If $2^x=0$, find $x$.
Solution 1:
Yes. You are right, there is no $x \in \mathbb{R}$ such that $2^x = 0$. However, note that $$\lim_{x \to -\infty} 2^x = 0$$ However, on the extended real line, i.e., $\mathbb{R} \cup \{-\infty\} \cup \{\infty\}$, there exists a solution, since one of the ways of defining "$2^{-\infty}$" on the extended real line is to define "$2^{-\infty}$" as the limit of $\lim_{x \to -\infty} 2^x$, which is $0$.
Solution 2:
Let $x$ be a real number $x>0$, and consider $w=2^x$ and $z=2^{-x}$. Then $wz=1$. But then neither of them can be $0$, since in either case we would reach the absurdity that $0=1$. Thus, by symmetry, and since $2^0=1$, we see that $2^x\neq 0$ for each $x\in \Bbb R$, that is, $2^x=0$ is unsolvable in $\Bbb R$. The very same proof applies when $z\in\Bbb C$.

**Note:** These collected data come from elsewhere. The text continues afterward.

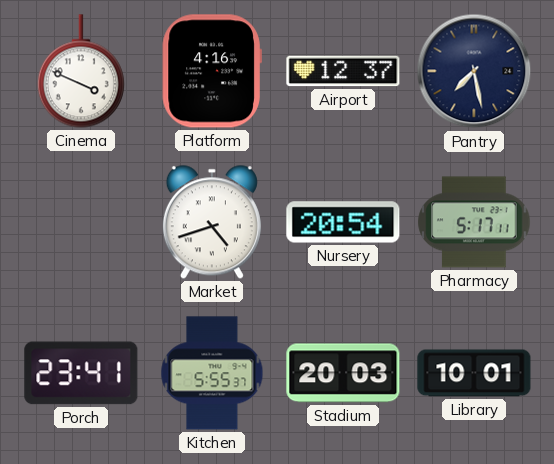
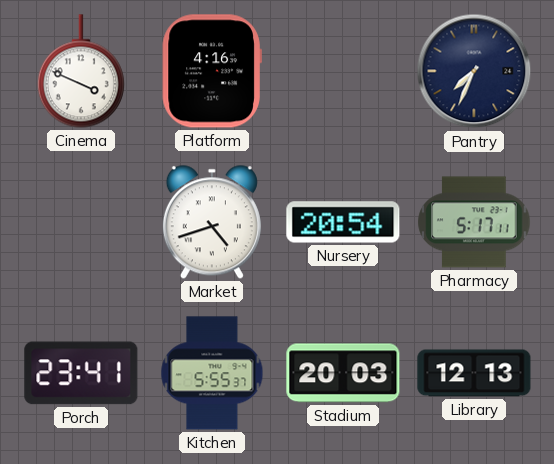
Airport: 12:37 -> none
Pantry: 7:28 -> 7:34
Library: 10:01 -> 12:13
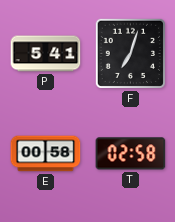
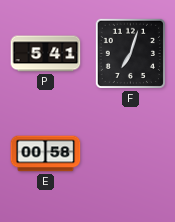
T: 02:58 -> none
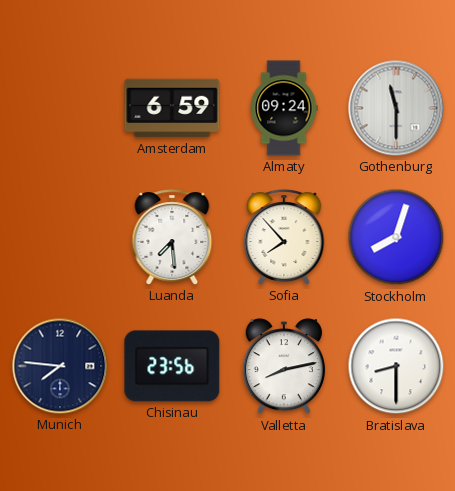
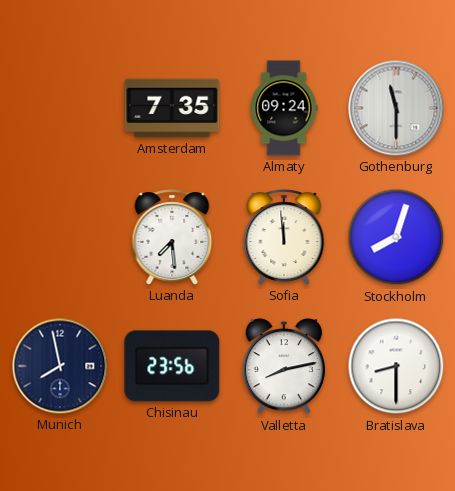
Amsterdam: 6:59 -> 7:35
Sofia: 7:53 -> 11:59
Munich: 7:46 -> 7:58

The fact that "the range of the function $2^x$ is $(0,+\infty)$" is true because of the above, and not conversely. It is true we may define $2^x=0$ when $x=-\infty$ to extend $2^x$ continuously to $\Bbb R^*=\Bbb R\cup\{-\infty,+\infty\}$, but there is not much more to it than that.